# EXERCISE INSTRUCTIONS
Could you restate, exactly and with nothing added, the lines from the start of the data through the line that holds "Запчасти КБТ", leaving the pictures out?
AVAILABLE DATA section start
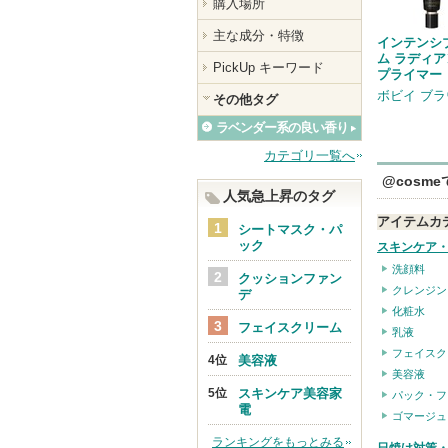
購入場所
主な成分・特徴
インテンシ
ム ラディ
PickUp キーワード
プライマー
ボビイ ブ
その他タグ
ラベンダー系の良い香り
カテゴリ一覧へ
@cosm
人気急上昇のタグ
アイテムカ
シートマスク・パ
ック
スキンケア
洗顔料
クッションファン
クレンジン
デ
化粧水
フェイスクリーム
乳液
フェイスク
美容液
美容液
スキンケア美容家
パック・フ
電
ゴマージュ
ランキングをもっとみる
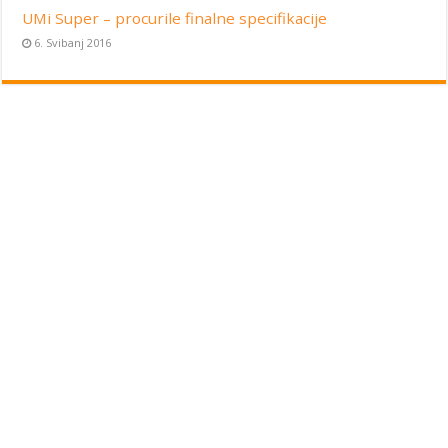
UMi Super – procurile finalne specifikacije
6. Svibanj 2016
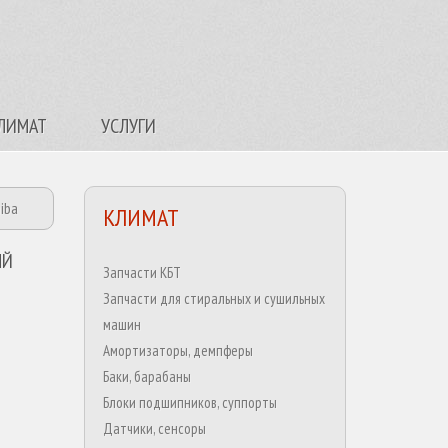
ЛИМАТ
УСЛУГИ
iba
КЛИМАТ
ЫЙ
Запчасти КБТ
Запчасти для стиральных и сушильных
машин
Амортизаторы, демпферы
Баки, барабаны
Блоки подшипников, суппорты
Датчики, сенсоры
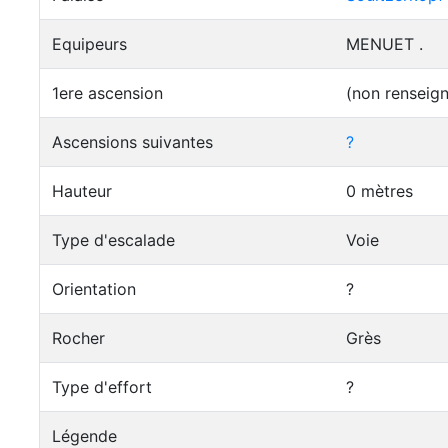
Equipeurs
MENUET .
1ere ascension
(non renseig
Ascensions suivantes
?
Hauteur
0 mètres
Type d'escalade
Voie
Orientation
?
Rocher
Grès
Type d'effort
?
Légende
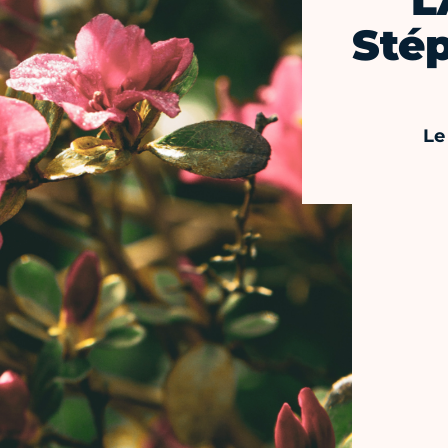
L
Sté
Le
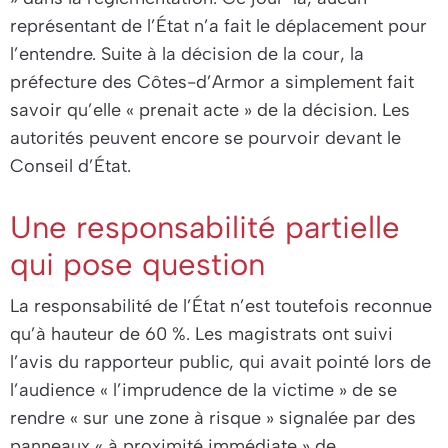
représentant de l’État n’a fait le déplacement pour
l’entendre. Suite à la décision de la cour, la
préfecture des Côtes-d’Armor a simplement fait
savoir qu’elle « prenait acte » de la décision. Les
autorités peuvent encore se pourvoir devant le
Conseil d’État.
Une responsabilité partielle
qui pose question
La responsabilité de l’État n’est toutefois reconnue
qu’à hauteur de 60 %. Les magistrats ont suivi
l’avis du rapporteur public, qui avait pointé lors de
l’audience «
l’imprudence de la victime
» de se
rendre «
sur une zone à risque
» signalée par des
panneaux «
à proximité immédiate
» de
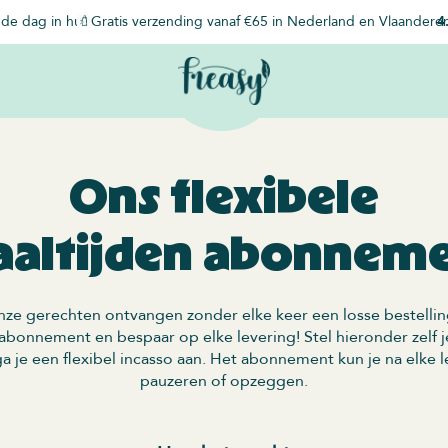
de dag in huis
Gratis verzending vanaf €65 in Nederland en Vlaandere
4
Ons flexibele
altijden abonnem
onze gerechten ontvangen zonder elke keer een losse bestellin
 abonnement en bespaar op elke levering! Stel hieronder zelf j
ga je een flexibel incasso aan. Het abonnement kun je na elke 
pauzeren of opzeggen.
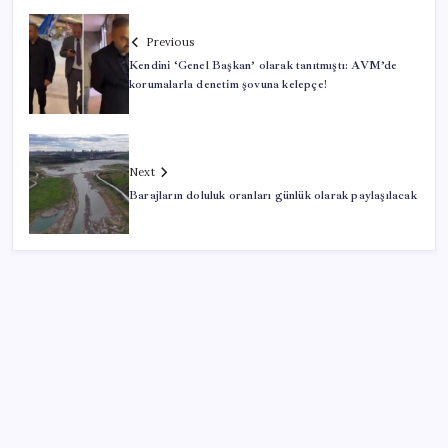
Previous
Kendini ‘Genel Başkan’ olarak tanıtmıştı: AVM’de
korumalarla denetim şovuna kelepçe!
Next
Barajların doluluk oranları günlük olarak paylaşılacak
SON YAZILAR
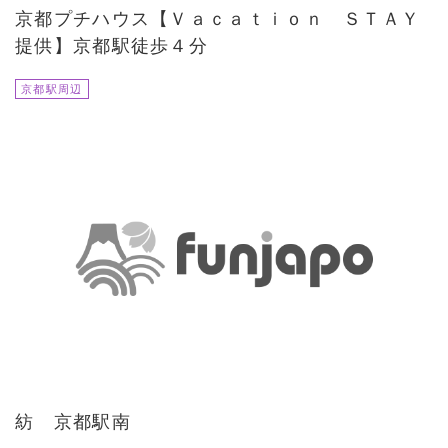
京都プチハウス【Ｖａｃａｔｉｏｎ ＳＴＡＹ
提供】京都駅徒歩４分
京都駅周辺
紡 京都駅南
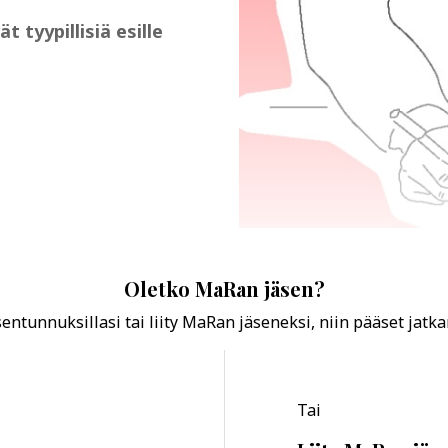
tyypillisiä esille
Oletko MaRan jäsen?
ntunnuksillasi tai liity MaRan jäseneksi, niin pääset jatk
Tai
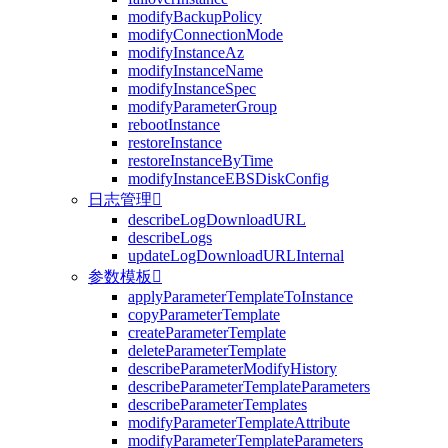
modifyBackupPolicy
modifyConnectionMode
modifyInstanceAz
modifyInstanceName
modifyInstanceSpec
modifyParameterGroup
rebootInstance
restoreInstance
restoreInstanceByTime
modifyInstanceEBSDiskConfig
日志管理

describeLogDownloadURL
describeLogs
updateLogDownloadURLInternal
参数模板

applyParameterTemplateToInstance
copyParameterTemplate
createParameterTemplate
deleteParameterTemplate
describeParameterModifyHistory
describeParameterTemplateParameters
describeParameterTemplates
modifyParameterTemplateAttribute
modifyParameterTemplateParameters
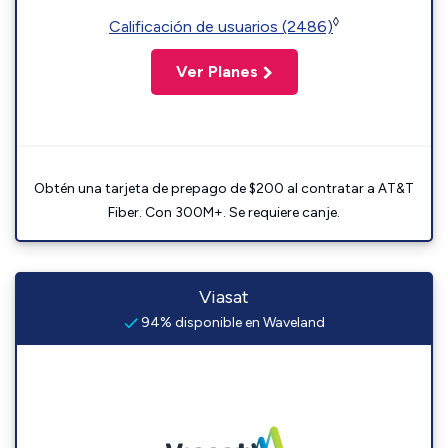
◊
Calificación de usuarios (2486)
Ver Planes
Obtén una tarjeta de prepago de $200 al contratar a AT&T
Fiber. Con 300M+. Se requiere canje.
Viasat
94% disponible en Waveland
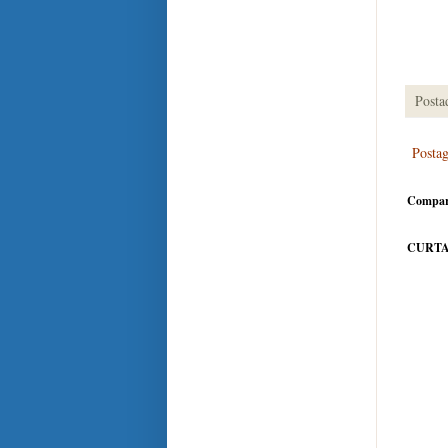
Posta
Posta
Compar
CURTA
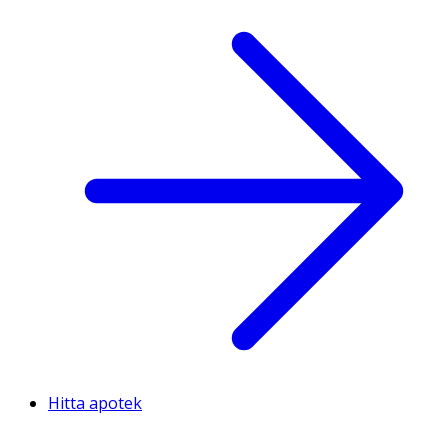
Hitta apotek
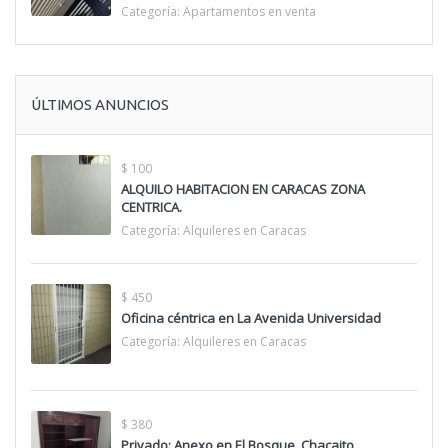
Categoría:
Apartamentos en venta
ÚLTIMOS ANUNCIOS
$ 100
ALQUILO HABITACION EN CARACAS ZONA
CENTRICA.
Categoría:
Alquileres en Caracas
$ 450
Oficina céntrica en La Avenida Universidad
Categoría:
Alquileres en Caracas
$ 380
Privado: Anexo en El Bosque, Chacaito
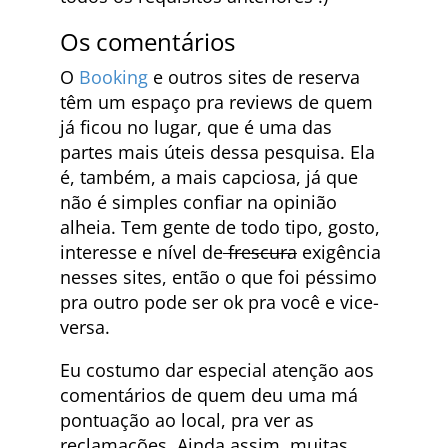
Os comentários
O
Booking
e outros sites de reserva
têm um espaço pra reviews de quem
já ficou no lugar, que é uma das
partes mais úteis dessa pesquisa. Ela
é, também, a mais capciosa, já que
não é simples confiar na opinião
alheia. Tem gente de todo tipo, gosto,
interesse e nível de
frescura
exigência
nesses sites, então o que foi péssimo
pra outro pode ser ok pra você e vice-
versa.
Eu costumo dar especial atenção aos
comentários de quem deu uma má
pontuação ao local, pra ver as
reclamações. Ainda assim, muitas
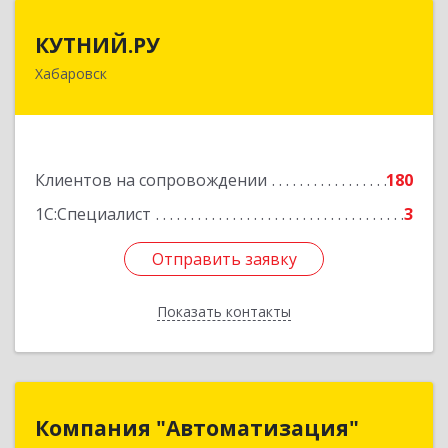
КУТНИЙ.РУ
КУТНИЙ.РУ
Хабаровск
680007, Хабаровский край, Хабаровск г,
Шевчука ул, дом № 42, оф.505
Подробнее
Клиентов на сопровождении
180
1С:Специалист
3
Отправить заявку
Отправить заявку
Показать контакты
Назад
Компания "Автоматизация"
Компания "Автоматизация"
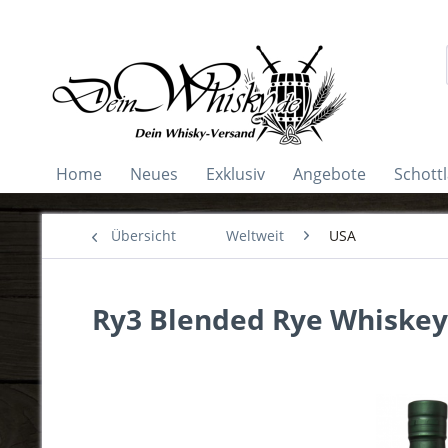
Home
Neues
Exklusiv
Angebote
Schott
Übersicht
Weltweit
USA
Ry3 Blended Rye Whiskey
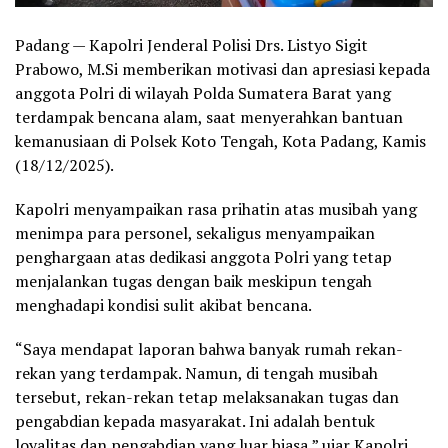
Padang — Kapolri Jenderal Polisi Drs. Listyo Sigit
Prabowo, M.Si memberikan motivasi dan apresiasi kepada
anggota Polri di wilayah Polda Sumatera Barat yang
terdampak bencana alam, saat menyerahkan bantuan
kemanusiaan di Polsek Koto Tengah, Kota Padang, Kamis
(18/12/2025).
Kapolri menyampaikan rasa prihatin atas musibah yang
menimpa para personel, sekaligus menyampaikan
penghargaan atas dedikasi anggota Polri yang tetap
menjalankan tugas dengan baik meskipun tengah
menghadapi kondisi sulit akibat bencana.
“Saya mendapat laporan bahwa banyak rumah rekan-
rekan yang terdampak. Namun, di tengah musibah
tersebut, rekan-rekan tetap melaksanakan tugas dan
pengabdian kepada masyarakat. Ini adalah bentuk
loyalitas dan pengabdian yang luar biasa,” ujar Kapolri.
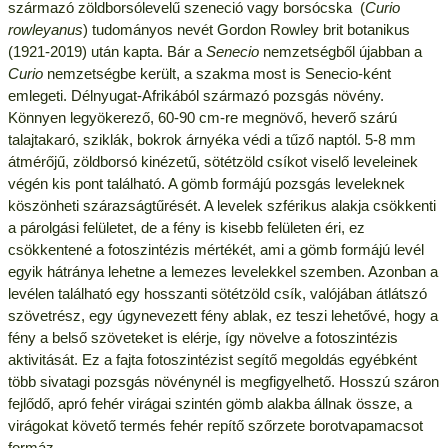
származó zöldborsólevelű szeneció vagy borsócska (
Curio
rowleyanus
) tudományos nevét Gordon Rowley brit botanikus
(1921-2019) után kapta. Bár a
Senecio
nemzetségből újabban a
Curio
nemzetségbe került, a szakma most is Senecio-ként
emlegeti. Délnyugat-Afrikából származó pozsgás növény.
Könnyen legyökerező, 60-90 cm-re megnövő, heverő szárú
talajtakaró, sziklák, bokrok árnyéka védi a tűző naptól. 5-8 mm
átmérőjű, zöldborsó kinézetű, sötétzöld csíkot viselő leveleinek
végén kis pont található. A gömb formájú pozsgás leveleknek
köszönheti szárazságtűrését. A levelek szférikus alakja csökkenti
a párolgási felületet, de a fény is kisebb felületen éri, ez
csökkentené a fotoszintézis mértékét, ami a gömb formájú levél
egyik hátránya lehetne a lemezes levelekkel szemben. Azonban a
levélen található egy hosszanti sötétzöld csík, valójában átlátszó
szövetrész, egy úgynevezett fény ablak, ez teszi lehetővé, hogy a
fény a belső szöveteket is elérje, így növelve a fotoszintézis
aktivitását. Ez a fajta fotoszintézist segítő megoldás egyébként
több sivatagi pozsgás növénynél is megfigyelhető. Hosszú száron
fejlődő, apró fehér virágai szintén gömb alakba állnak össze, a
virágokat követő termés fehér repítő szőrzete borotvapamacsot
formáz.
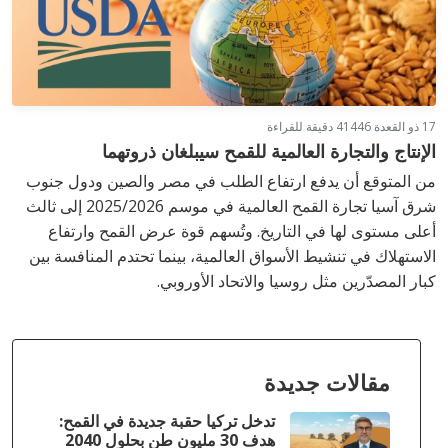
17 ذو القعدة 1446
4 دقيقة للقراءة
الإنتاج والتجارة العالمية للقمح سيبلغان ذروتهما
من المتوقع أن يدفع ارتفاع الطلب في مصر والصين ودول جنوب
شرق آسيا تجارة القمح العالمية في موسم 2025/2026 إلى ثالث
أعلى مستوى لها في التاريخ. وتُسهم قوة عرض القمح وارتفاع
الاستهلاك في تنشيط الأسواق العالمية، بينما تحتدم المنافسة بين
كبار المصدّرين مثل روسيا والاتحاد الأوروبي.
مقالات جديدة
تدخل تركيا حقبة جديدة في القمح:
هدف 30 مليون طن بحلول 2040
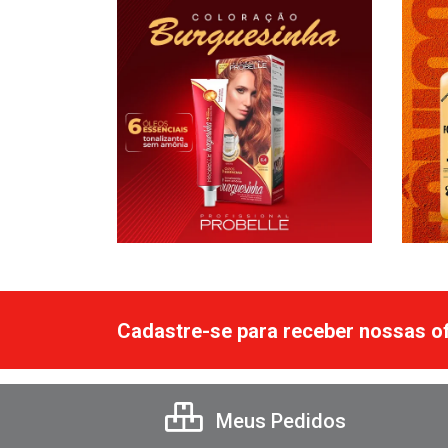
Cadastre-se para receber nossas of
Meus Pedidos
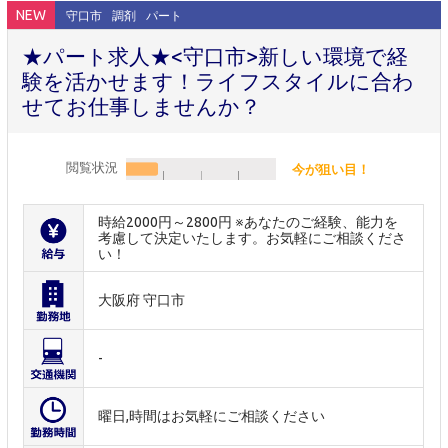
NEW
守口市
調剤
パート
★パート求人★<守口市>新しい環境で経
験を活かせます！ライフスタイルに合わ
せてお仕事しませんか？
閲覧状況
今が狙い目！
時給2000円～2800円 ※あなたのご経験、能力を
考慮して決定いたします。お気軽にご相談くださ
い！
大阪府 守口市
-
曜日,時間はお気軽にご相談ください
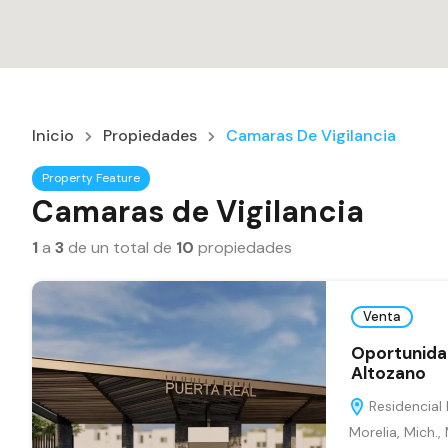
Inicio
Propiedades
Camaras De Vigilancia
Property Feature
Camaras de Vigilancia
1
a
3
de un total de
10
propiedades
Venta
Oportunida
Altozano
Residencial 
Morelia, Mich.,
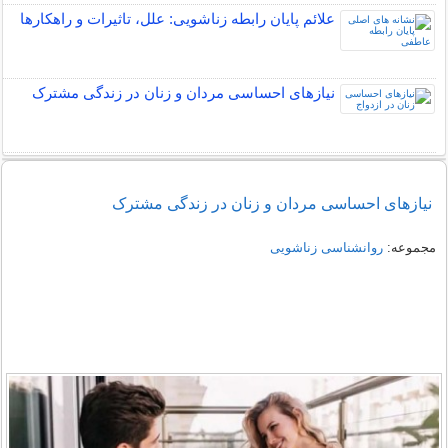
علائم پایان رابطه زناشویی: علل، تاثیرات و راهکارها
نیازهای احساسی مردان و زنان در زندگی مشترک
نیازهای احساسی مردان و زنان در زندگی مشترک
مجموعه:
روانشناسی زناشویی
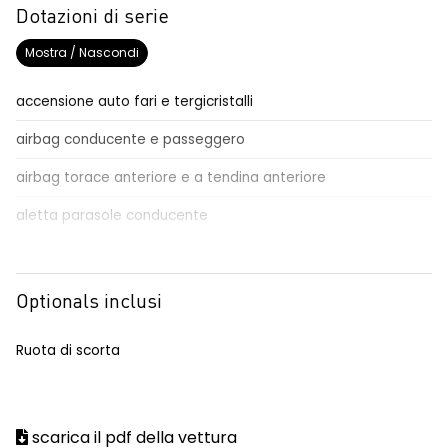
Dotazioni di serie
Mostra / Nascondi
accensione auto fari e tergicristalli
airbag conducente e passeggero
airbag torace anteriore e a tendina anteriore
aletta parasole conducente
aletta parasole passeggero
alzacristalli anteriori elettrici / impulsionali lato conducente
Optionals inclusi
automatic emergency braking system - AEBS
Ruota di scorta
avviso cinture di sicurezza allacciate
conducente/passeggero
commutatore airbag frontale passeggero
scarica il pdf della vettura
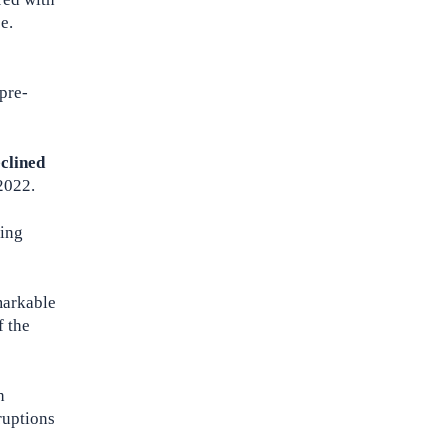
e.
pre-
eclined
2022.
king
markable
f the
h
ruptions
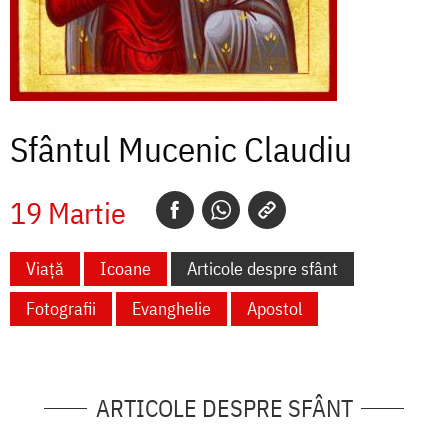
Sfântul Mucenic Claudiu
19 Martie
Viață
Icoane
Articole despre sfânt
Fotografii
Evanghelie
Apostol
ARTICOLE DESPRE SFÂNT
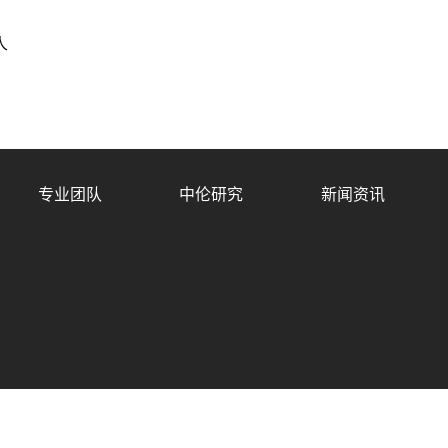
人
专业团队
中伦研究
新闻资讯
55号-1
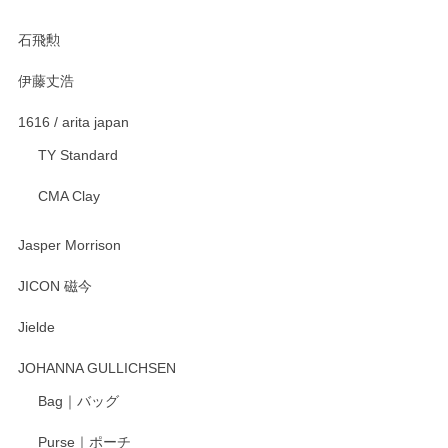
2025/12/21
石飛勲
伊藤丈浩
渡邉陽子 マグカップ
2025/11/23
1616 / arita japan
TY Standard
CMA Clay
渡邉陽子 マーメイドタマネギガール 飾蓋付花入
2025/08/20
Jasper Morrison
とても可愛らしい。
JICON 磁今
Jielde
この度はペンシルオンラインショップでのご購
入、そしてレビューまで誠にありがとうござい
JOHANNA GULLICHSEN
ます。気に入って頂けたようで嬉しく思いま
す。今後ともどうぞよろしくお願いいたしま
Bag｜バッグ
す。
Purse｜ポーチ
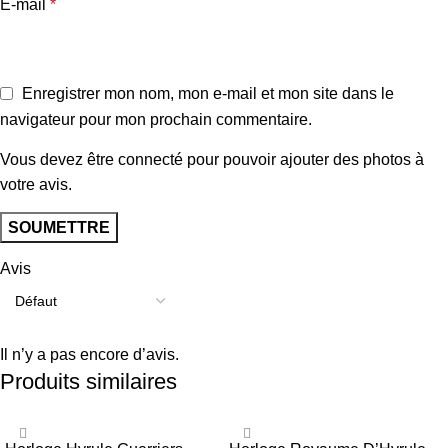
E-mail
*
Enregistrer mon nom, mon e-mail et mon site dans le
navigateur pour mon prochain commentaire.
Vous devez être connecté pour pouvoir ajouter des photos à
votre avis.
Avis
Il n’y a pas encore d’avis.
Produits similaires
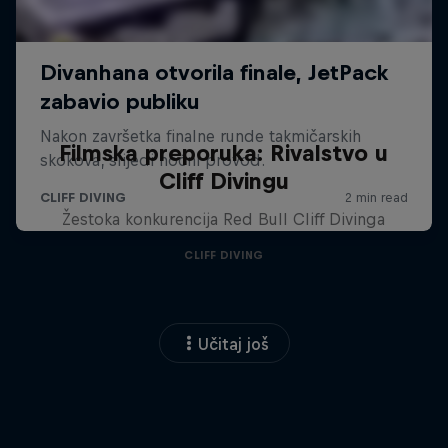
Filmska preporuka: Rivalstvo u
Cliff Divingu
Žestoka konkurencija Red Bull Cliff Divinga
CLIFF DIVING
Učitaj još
AVAILABLE DATA section end
# YOUR RESPONSE
購入場所
主な成分・特徴
インテンシ
ム ラディ
PickUp キーワード
プライマー
ボビイ ブ
その他タグ
ラベンダー系の良い香り
カテゴリ一覧へ
@cosm
人気急上昇のタグ
アイテムカ
シートマスク・パ
ック
スキンケア
洗顔料
クッションファン
クレンジン
デ
化粧水
フェイスクリーム
乳液
フェイスク
美容液
美容液
スキンケア美容家
パック・フ
電
ゴマージュ
ランキングをもっとみる
UMi Super – procurile finalne specifikacije
6. Svibanj 2016
ЛИМАТ
УСЛУГИ
iba
КЛИМАТ
ЫЙ
Запчасти КБТ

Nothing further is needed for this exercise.